Although Sutch v. Yarinsky, 292 A.D.2d 715, 739 N.Y.S.2d 214, affirming awards of $300,000.00 for past pain and suffering and $500,000.00 for future pain and suffering, involved complications from left breast reduction surgery, the associated consequences are analogous to Medina's suffering.   The plaintiff in that case was left with a large scar in her nipple area, the appearance of which was remediable by reconstruction surgery.   While she suffered shock and acute anxiety when she first looked at her breast after the reduction, nothing comparable to Medina's continuing phobia, flashbacks, nightmares, and loss of sleep was mentioned.   Yet she did suffer long term anxiety, depression, and loss of identity similar to Medina's suffering.   Id. at 716-17, 739 N.Y.S.2d 214.

Like Medina, she was “no longer the happy and confident person she was,” “lost her once ‘wonderful’ and ‘loving’ sexual relationship” with her spouse, refused to disrobe fully during sexual relations or otherwise in her spouse's presence, and felt “horrible” when she looked at herself in the mirror.  Id. at 716, 739 N.Y.S.2d 214.   Although her spouse died, she feared rejection and the inability engage in relationships with other men.   She experienced no functional impairment, however, to her ability to engage in sexual activity.

Sutch v.

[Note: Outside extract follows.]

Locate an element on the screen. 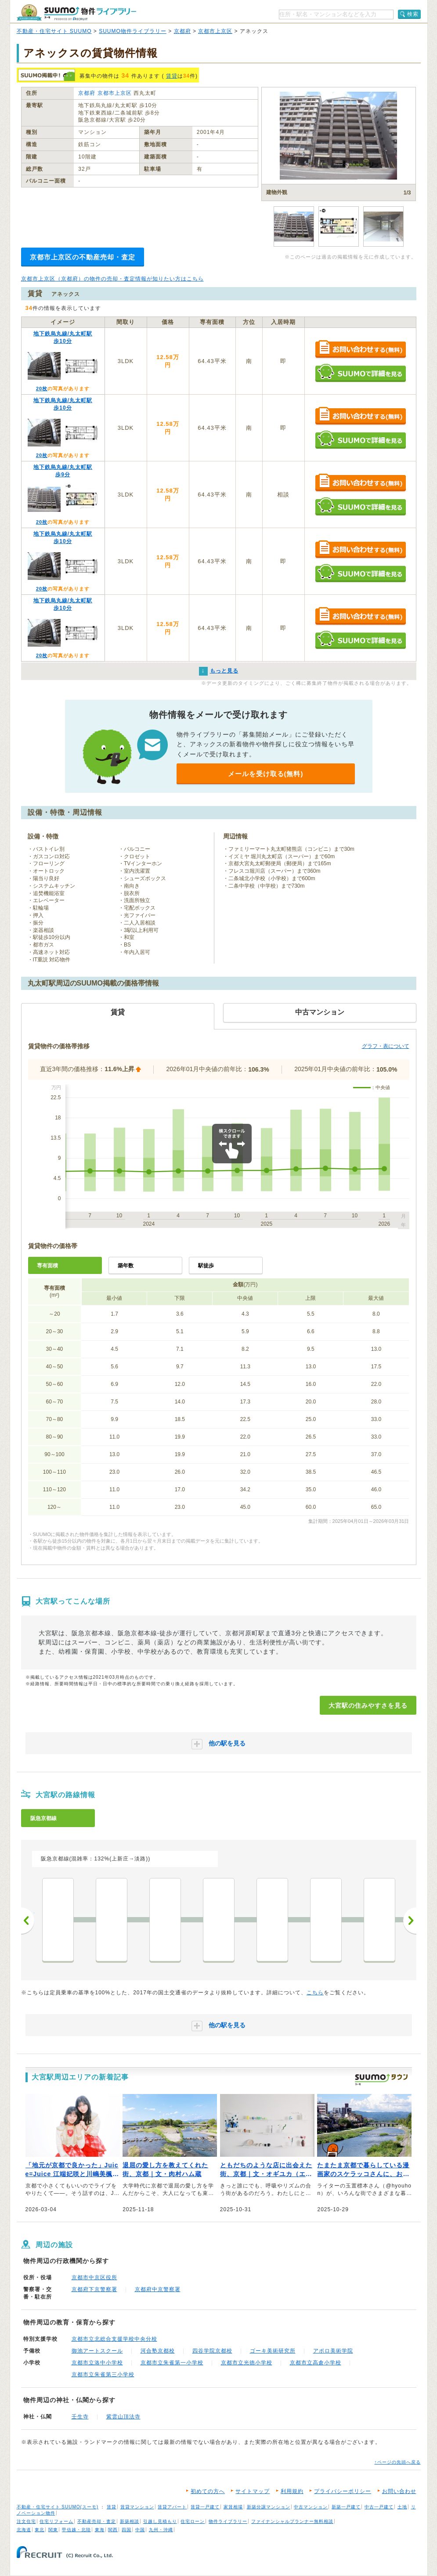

Yarinsky, 292 A.D.2d 715, 739 N.Y.S.2d 214, discloses neither the plaintiff's age nor the period covered by her future award.   Nevertheless, with her spouse's death, she lost her intimate and sexual partner and likely suffered severe emotional consequences from that event independent of the defendant's actions.   Medina, on the other hand, remained with his intimate and sexual partner, yet feared her rejection and lacked the ability to engage in the same relationship with her as previously, and should they separate, was likely to suffer at least as much difficulty with other women.

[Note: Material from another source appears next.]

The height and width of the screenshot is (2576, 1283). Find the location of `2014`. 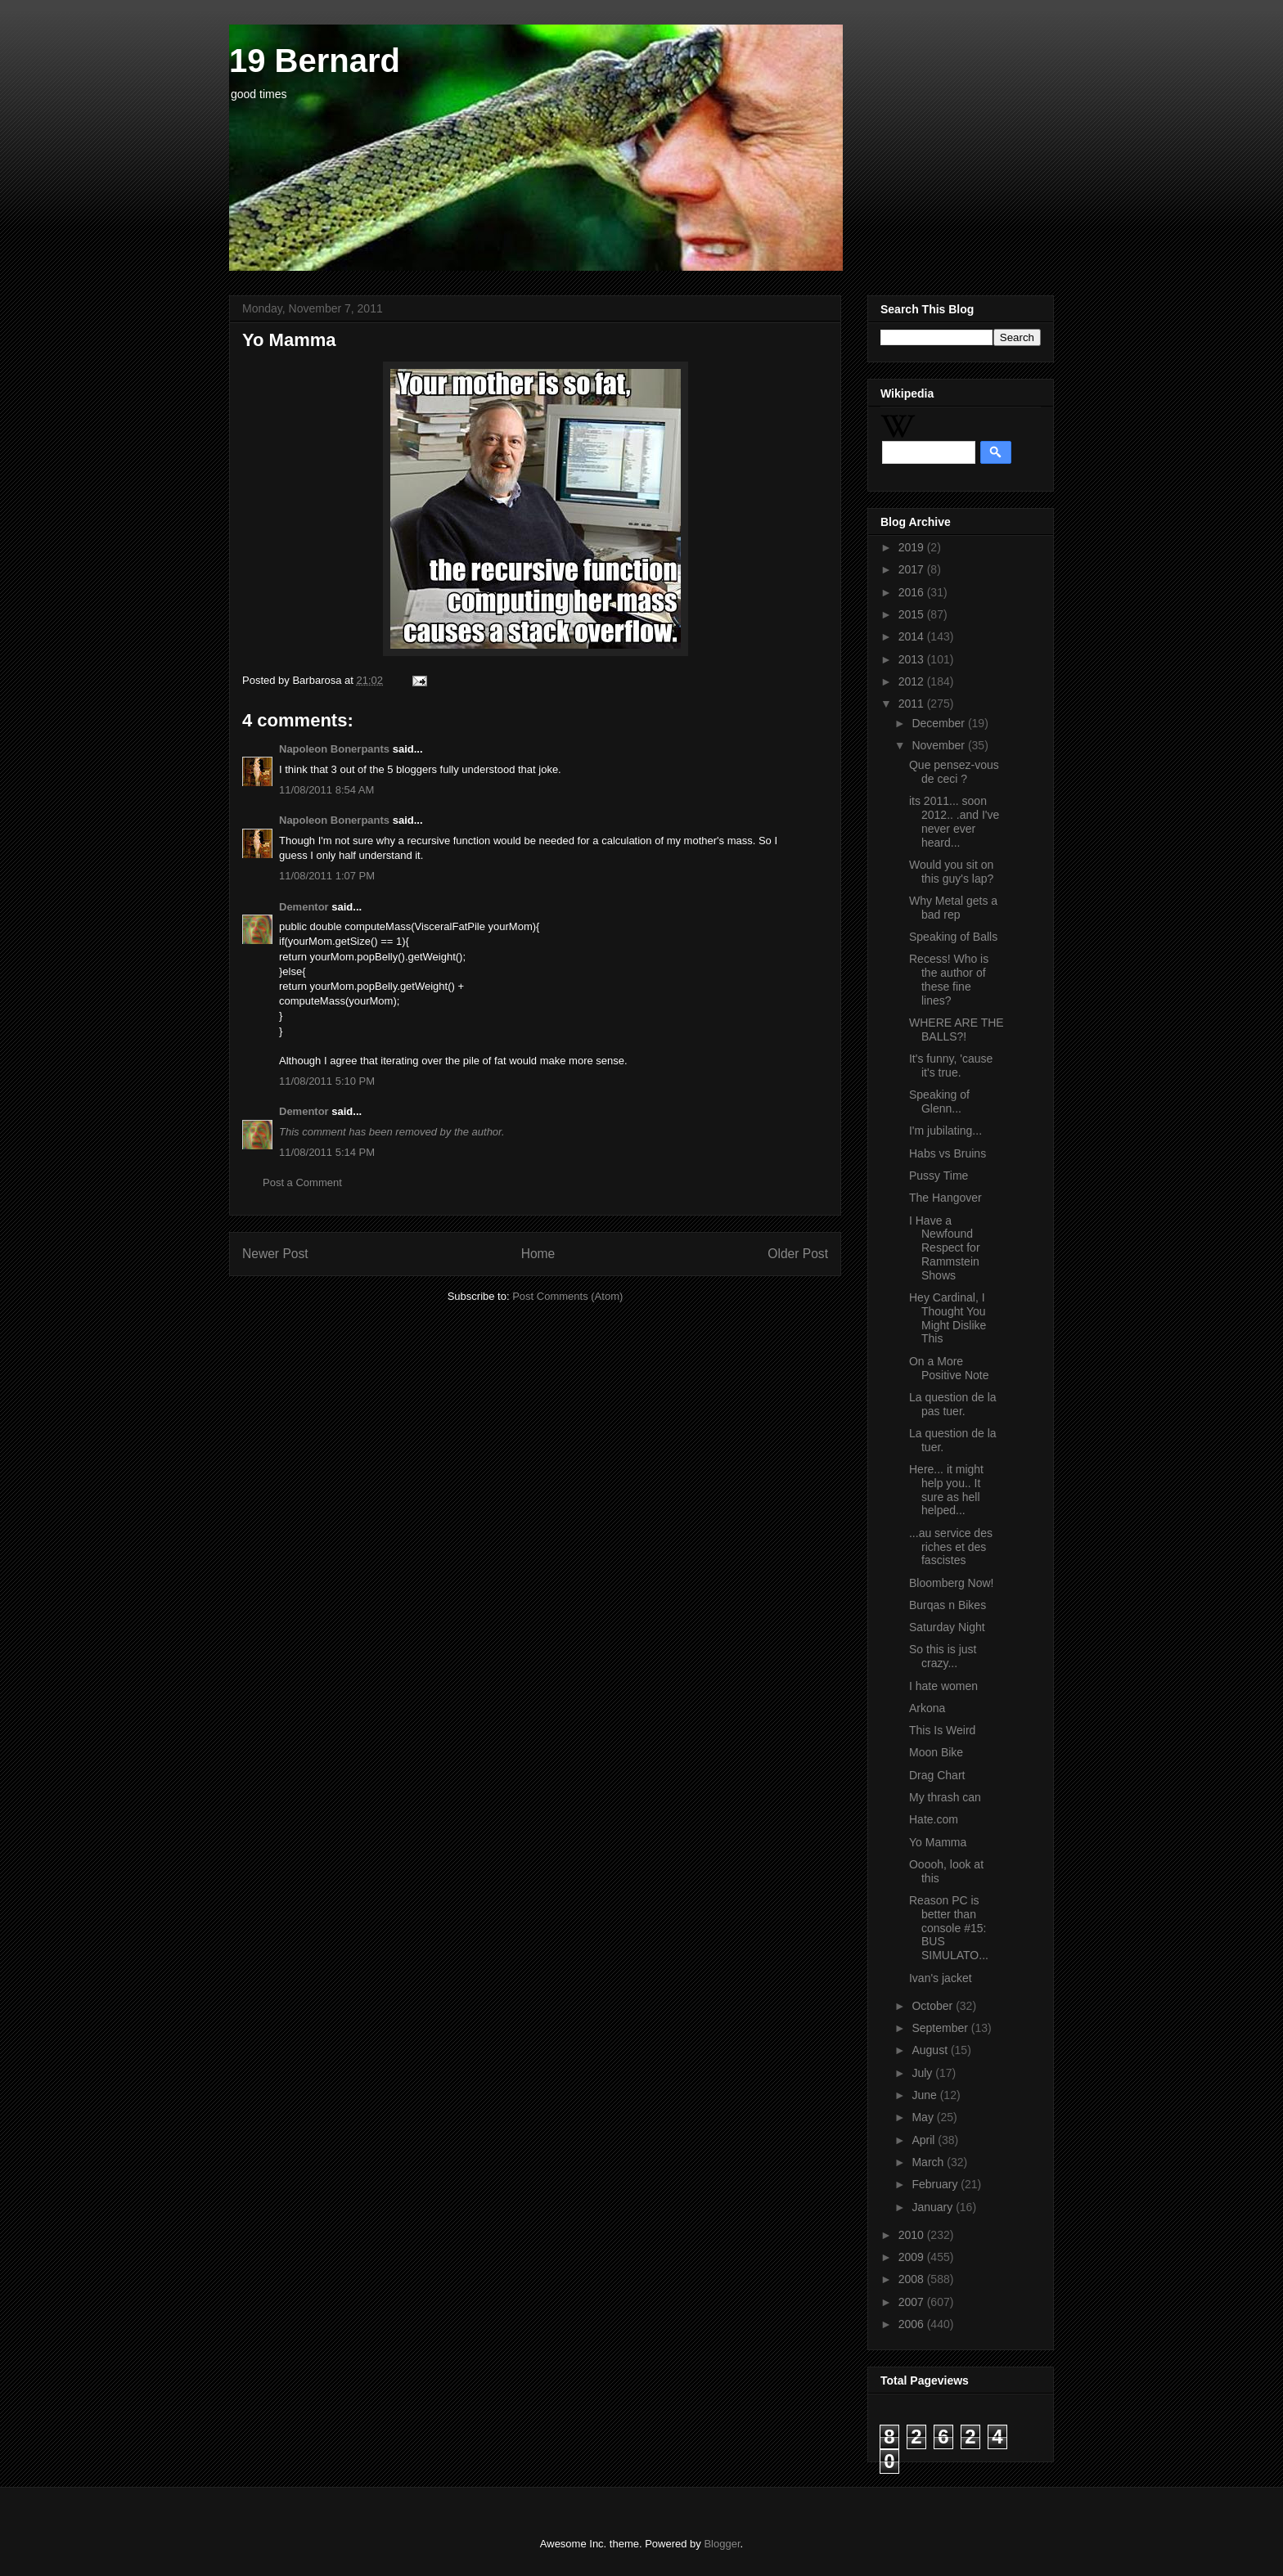

2014 is located at coordinates (912, 636).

Drawing this comparison, and considering as well Medina's intense fear of dogs, flashbacks, nightmares, abdominal injuries, functional impairment to sexual activity, and age, his identical $300,000.00 award for past damages is justifiable.   Considering these additional components of Medina's injuries, and in comparison to his award for the past damages, using, for example, the equivalency standard suggested above ($160,000.00 for the first year and $70,000.00 for each of 12 years afterward), the additional $200,000.00 awarded to Medina for future damages is also justifiable.


 In sum, plaintiff presented evidence of his injuries and resulting pain and suffering, uncontroverted by defendants.   The jury credited his testimony, Dr. Taranow's testimony, and Dr. Levandusky's testimony insofar as it corroborated and supplemented the other testimony in plaintiff's favor and awarded past and future damages that do not so exceed amounts supported by a fair interpretation of the evidence as to require disturbing the jury's determination.   Although defendants now characterize plaintiff's injuries as minimal, no medical testimony, even presented by defendants, supports that assessment.

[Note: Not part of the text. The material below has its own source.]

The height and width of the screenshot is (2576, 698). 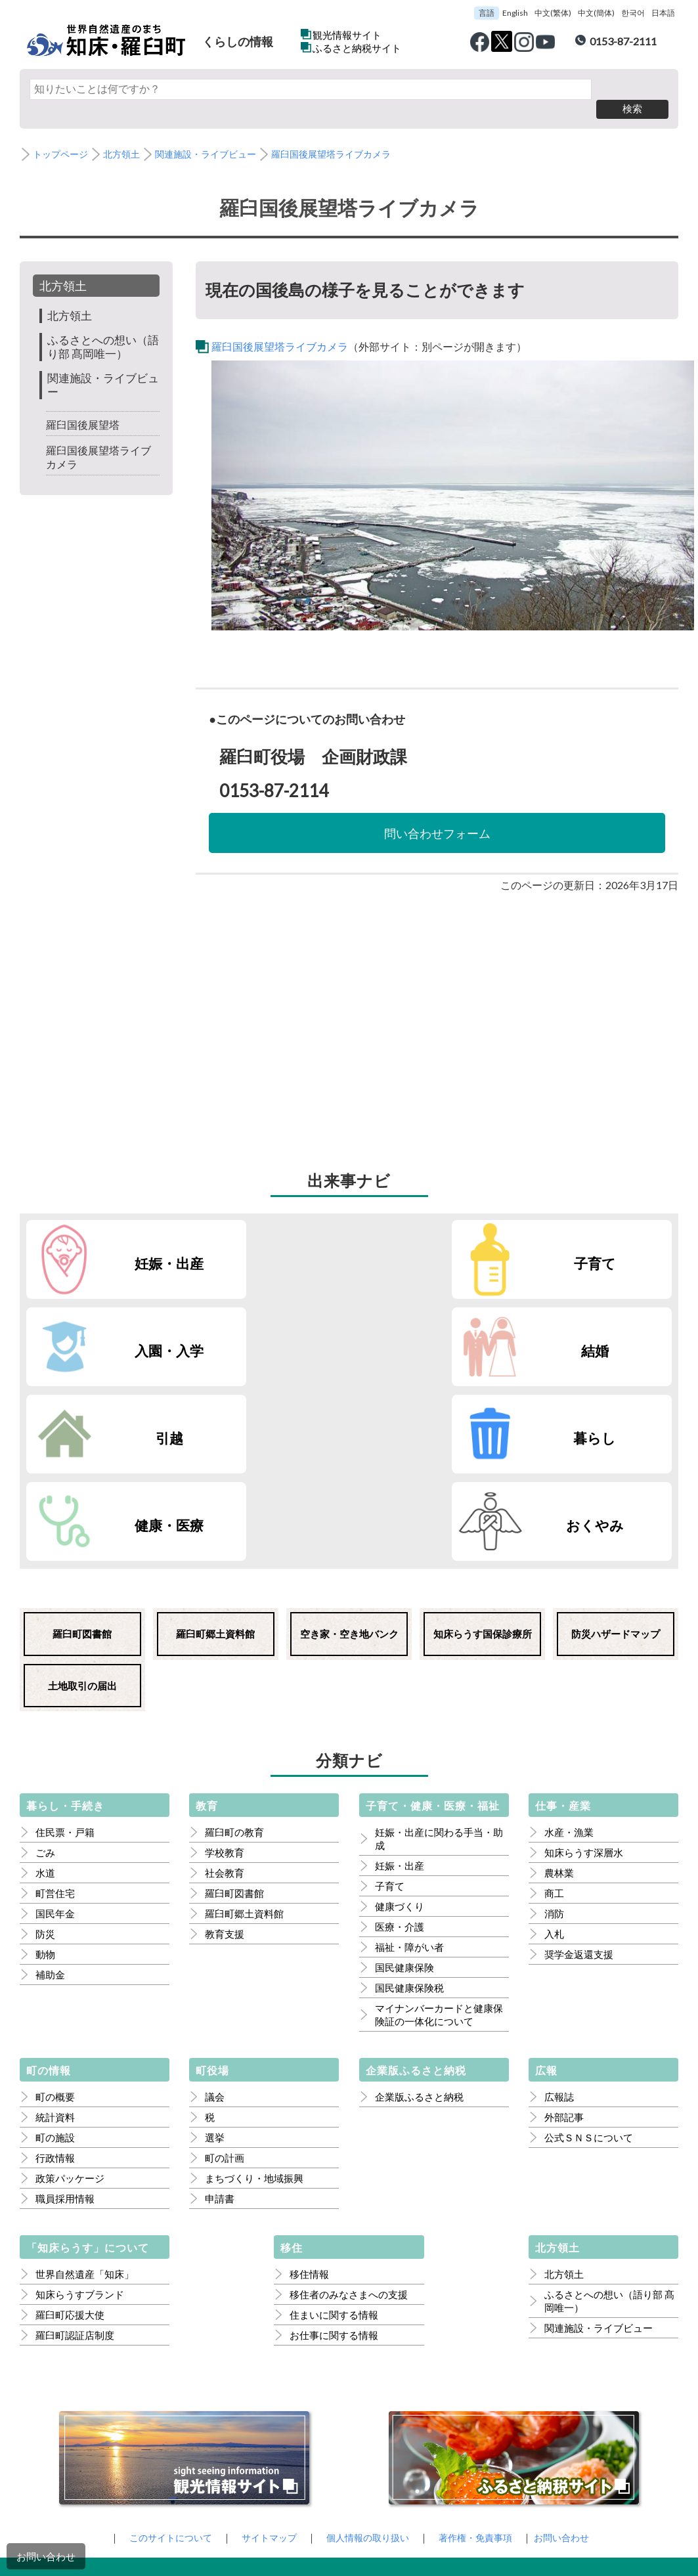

The jury's $300,000.00 award for past pain and suffering and $700,000.00 award for future pain and suffering were not so excessive as to materially deviate from reasonable compensation.   Given this plaintiff's unique combination of injuries, this jury was uniquely qualified to assess his damages and set its own benchmark.   Therefore the court denies defendants' motion to reduce the verdict.  C.P.L.R. § 5501(c).